Files
Oleksandr Bezdieniezhnykh 33486588de [AZ-271] [AZ-276] [AZ-278] [AZ-282] Finish cross-cutting helpers + relax opencv pin
E-CC-HELPERS closes with the three remaining Layer-1 helpers and
E-CC-CONF closes with the env > YAML > defaults precedence test
gate. All four tickets ship with frozen public surfaces, hermetic
unit tests, and no upward (components.*) imports.

* AZ-271 — tests/unit/shared/config/test_precedence.py (5 ACs + smoke
  test + helper that names the layer in failure messages).
* AZ-282 — helpers/ransac_filter.py: static RansacFilter +
  RansacResult; cv2.setRNGSeed(0) for byte-equal determinism;
  median residual semantics pinned by contract.
* AZ-276 — helpers/imu_preintegrator.py + make_imu_preintegrator;
  GTSAM PreintegratedCombinedMeasurements; strict-monotonic ts_ns
  guard runs before any state mutation.
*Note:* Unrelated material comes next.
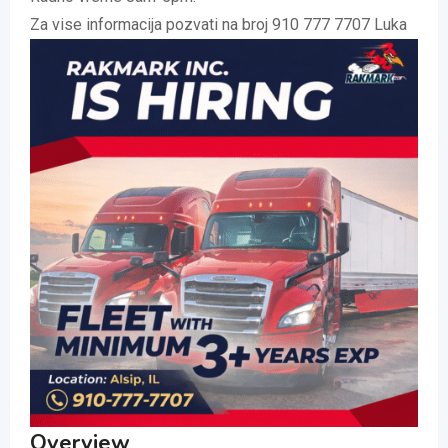
Za vise informacija pozvati na broj 910 777 7707 Luka
Overview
Adjacent hygiene:
  _types/nav.py ImuSample/ImuWindow now use ts_ns:int and the
  spec-mandated ImuBias dataclass.
* AZ-278 — helpers/lightglue_runtime.py: structural R14 fix.
  LightGlueRuntime + non-blocking concurrent-access guard that
  raises rather than serialising. EngineHandle Protocol in
  _types/manifests.py + KeypointSet/CorrespondenceSet in
  _types/matching.py (Protocol surface adds approved by spec).
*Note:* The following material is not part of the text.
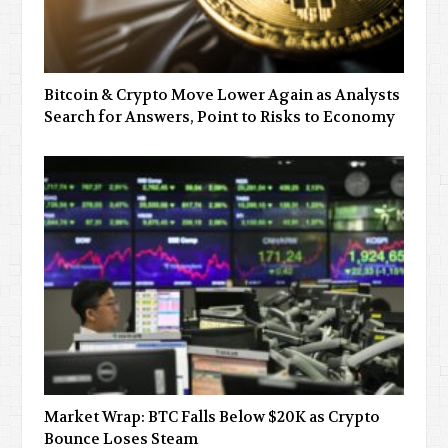
Bitcoin & Crypto Move Lower Again as Analysts
Search for Answers, Point to Risks to Economy
Market Wrap: BTC Falls Below $20K as Crypto
Bounce Loses Steam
Dependency conflict (Finding 1, user-approved): gtsam 4.2 (PyPI) is
numpy-1.x-ABI only; opencv-python>=4.12 needs numpy>=2 at runtime.
Resolution: opencv-python pin relaxed to >=4.11.0.86,<4.12. The
D-CROSS-CVE-1 ratchet at ci/opencv_pin_gate.py is held at 4.11.0
with the original 4.12.0 floor restored once a numpy-2-compatible
gtsam wheel ships. Full replay procedure in
_docs/_process_leftovers/2026-05-11_d_cross_cve_1_opencv_pin_deferred.md.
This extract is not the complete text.